Max Peiffer Watenphul
A New Venice
[January 31, 1952]
I have asked myself so very often why Venice, one of the most exceptional and greatest creations of the human spirit, no longer interests painters today, and why they do not portray it. The last great interpretations of Venice were assuredly those of the Impressionists Claude Monet and Auguste Renoir. Since then, no one has really dared to approach the problem of Venice. Among living painters, only the Italian Filippo De Pisis has offered a highly idiosyncratic, squiggly depiction of Venice. When I myself went at the problem of painting Venice, it became clear to me why no painter alive today dares to paint Venice. It is monstrously difficult to find new painterly facets of Venice. Everything is photographed and illustrated on postcards with such unbelievable frequency that one really dreads seeing again and again the usual veduteof San Giorgio, of the Piazza, or the Rialto. I exerted myself for a whole, long year, and each evening, repeatedly destroyed what I had painted in any given day because I just could not seem to succeed in seeing anew, and providing a personal tint to my depiction of all these so unbelievably frequently illustrated things.
Venice is a city that has two entirely contrary and different faces. Jean Cocteau said to me at my exhibition: “Theater is always being played out in Venice. This is a city in which the street is the stage and the windows, the boxes full of spectators! Once, while dining at the Ristorante Fenice, I was served flaming Crèpes Suzette, and all the spectators in the windows began to applaud and call out, ‘Bravo!’ just like a great scene in the theater.”
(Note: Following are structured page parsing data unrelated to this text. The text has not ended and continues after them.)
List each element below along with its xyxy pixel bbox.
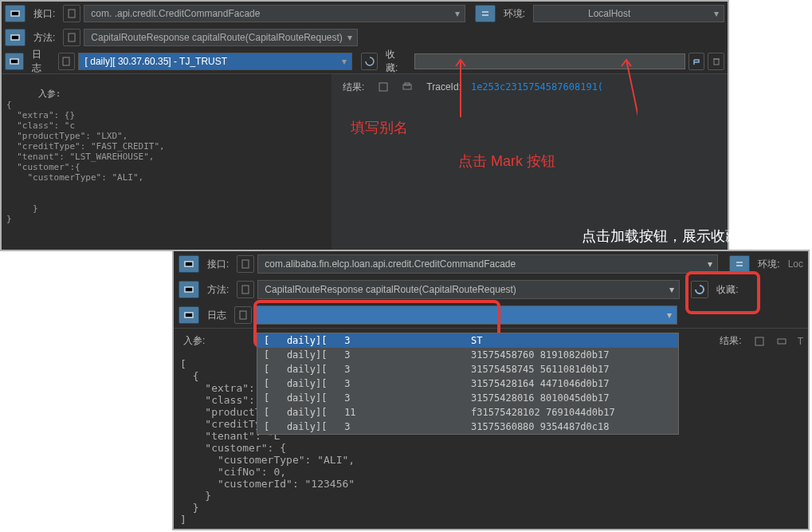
p2-label-fav: 收藏: bbox=[712, 283, 743, 297]
interface-dropdown[interactable]: com. .api.credit.CreditCommandFacade bbox=[84, 5, 465, 22]
label-fav: 收藏: bbox=[381, 48, 411, 75]
p2-save-icon[interactable] bbox=[750, 332, 769, 351]
p2-label-interface: 接口: bbox=[202, 258, 233, 271]
p2-log-icon[interactable] bbox=[178, 306, 199, 324]
svg-rect-0 bbox=[11, 11, 19, 16]
p2-method-icon[interactable] bbox=[178, 281, 199, 298]
p2-label-log: 日志 bbox=[202, 309, 231, 322]
method-file-icon[interactable] bbox=[63, 29, 80, 46]
p2-label-method: 方法: bbox=[202, 283, 233, 297]
svg-rect-10 bbox=[185, 262, 193, 266]
svg-rect-12 bbox=[185, 287, 193, 292]
svg-rect-6 bbox=[714, 59, 719, 65]
svg-rect-3 bbox=[69, 33, 75, 41]
p2-interface-dropdown[interactable]: com.alibaba.fin.elcp.loan.api.credit.Cre… bbox=[257, 254, 718, 274]
p2-method-file-icon[interactable] bbox=[237, 281, 254, 298]
method-value: CapitalRouteResponse capitalRoute(Capita… bbox=[91, 32, 343, 43]
svg-rect-14 bbox=[185, 313, 193, 317]
list-item[interactable]: [ daily][ 3 31575428164 4471046d0b17 bbox=[257, 376, 678, 391]
row-interface: 接口: com. .api.credit.CreditCommandFacade… bbox=[2, 2, 728, 26]
svg-rect-4 bbox=[10, 59, 18, 64]
label-input: 入参: bbox=[38, 89, 61, 99]
p2-method-value: CapitalRouteResponse capitalRoute(Capita… bbox=[265, 284, 516, 295]
input-area[interactable]: 入参: { "extra": {} "class": "c "productTy… bbox=[2, 74, 331, 250]
label-interface: 接口: bbox=[29, 7, 60, 21]
list-item[interactable]: [ daily][ 11 f31575428102 7691044d0b17 bbox=[257, 405, 678, 420]
p2-log-file-icon[interactable] bbox=[234, 306, 252, 324]
svg-rect-1 bbox=[69, 10, 75, 18]
svg-rect-11 bbox=[242, 260, 249, 268]
svg-rect-17 bbox=[778, 339, 786, 344]
svg-rect-13 bbox=[242, 286, 249, 294]
result-bar: 结果: TraceId: 1e253c2315754587608191( bbox=[331, 74, 728, 100]
log-dropdown[interactable]: [ daily][ 30.37.60.35] - TJ_TRUST bbox=[78, 53, 352, 70]
p2-row-log: 日志 bbox=[174, 302, 808, 328]
p2-print-icon[interactable] bbox=[772, 332, 791, 351]
annotation-load: 点击加载按钮，展示收藏列表 bbox=[582, 227, 768, 246]
env-value: LocalHost bbox=[588, 8, 630, 19]
annotation-alias: 填写别名 bbox=[351, 118, 408, 137]
svg-rect-7 bbox=[379, 83, 387, 91]
print-icon[interactable] bbox=[398, 77, 417, 97]
log-file-icon[interactable] bbox=[58, 53, 75, 70]
row-method: 方法: CapitalRouteResponse capitalRoute(Ca… bbox=[2, 26, 728, 49]
svg-rect-16 bbox=[755, 337, 763, 345]
fav-list: [ daily][ 3 ST [ daily][ 3 31575458760 8… bbox=[257, 333, 679, 435]
env-dropdown[interactable]: LocalHost bbox=[533, 5, 724, 22]
log-icon[interactable] bbox=[5, 53, 24, 70]
refresh-icon[interactable] bbox=[361, 53, 378, 70]
save-icon[interactable] bbox=[374, 77, 393, 97]
list-item[interactable]: [ daily][ 3 31575458760 8191082d0b17 bbox=[257, 348, 678, 362]
arrow-1 bbox=[448, 58, 472, 120]
log-value: [ daily][ 30.37.60.35] - TJ_TRUST bbox=[85, 56, 228, 67]
list-item[interactable]: [ daily][ 3 31575360880 9354487d0c18 bbox=[257, 420, 678, 434]
arrow-2 bbox=[614, 58, 637, 154]
svg-rect-15 bbox=[240, 311, 246, 319]
label-method: 方法: bbox=[29, 31, 60, 45]
p2-row-interface: 接口: com.alibaba.fin.elcp.loan.api.credit… bbox=[174, 251, 808, 277]
label-env: 环境: bbox=[499, 7, 530, 21]
traceid-link[interactable]: 1e253c2315754587608191( bbox=[471, 81, 603, 93]
p2-label-env: 环境: bbox=[753, 258, 784, 271]
interface-file-icon[interactable] bbox=[63, 5, 80, 22]
p2-log-dropdown[interactable] bbox=[255, 305, 677, 325]
interface-value: com. .api.credit.CreditCommandFacade bbox=[91, 8, 260, 19]
label-result: 结果: bbox=[338, 81, 369, 94]
list-item[interactable]: [ daily][ 3 31575458745 5611081d0b17 bbox=[257, 362, 678, 376]
p2-interface-value: com.alibaba.fin.elcp.loan.api.credit.Cre… bbox=[265, 258, 516, 270]
p2-row-method: 方法: CapitalRouteResponse capitalRoute(Ca… bbox=[174, 277, 808, 302]
p2-interface-icon[interactable] bbox=[178, 255, 199, 273]
list-item[interactable]: [ daily][ 3 31575428016 8010045d0b17 bbox=[257, 391, 678, 405]
delete-icon[interactable] bbox=[708, 53, 724, 70]
list-item[interactable]: [ daily][ 3 ST bbox=[257, 333, 678, 348]
p2-label-input: 入参: bbox=[178, 334, 210, 348]
env-icon[interactable] bbox=[475, 5, 496, 22]
interface-icon[interactable] bbox=[5, 5, 25, 22]
svg-rect-5 bbox=[63, 57, 69, 65]
p2-label-result: 结果: bbox=[715, 334, 746, 348]
p2-env-icon[interactable] bbox=[729, 255, 750, 273]
panel-bottom: 接口: com.alibaba.fin.elcp.loan.api.credit… bbox=[172, 250, 810, 530]
method-dropdown[interactable]: CapitalRouteResponse capitalRoute(Capita… bbox=[84, 29, 358, 46]
code-top: { "extra": {} "class": "c "productType":… bbox=[6, 100, 165, 224]
label-log: 日志 bbox=[27, 48, 54, 75]
p2-method-dropdown[interactable]: CapitalRouteResponse capitalRoute(Capita… bbox=[257, 280, 680, 299]
method-icon[interactable] bbox=[5, 29, 25, 46]
mark-button[interactable] bbox=[688, 53, 705, 70]
annotation-mark: 点击 Mark 按钮 bbox=[458, 152, 555, 171]
svg-rect-2 bbox=[11, 35, 19, 40]
p2-load-button[interactable] bbox=[691, 281, 708, 298]
p2-int-file-icon[interactable] bbox=[237, 255, 254, 273]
And it is not only the Venetians who are ceaselessly performing Goldoni in the narrow alleyways and on the little campielli. Each summer, the most beautiful salon in Europe is unfurled in front of the magnificent, exotic Byzantine façade of San Marco and on the Piazza. It is the glittering and luxurious society theater of a grand, international world. Indeed, this theater can now only be performed in Venice. Then, in September, this gay and fast-paced life vanishes like a phantom, with one fell swoop. The great nobles close their palazzion the Canal Grande and go to their castles on the Brenta, or to Cortina. The Piazza stands desolate and lonely. It is somewhat lively only at midday, when the Venetians take their “liston,” their midday promenade along the sunny side.
The autumn rains begin, and an icy Bora wind whips sheets of rain against the marble façades with a sound like throwing a handful of pebbles in a pot. Around Christmas, it begins to snow. The city becomes ever darker, foggier, and unspeakably melancholy. Now and then, a bundled-up man will scurry across the inundated Piazza. And then Venice becomes the darkest and blackest of cities, as Friedrich Nietzsche has called her. A composition in black and white without color of any kind. And the once fast-paced, glamorous, summery Venice, the gathering place for a luxurious, cosmopolitan society is transformed into a sad, little, Italian town in which everybody knows everybody, with only very limited gossip to be found in the narrow alleyways and on the little campielli. It is difficult to imagine greater contrasts than those between Venice in the summer and Venice in the winter. I have sought to capture in my paintings something of this atmosphere and something of what is in the Venetian background, the Venice beneath the oppressive Sirocco sky, and the white haze over the lagoon, with the few colors of the rust-red and lemon-yellow sails—for me, the actual, real Venice. The strict structuring of a black-and-white palace façade, the oriental exotic splendor of San Marco and the gliding coffin-like gondolas.
To the many interpretations of Venice—since Canaletto and William Turner—I believe that I have added a new Venice, not previously portrayed. At least, that is what the Venetians tell me, and they must know best.
In: Max Peiffer Watenphul. Werkverzeichnis, vol. I. Grace Watenphul Pasqualucci and Alessandra Pasqualucci, eds. (Cologne, 1989).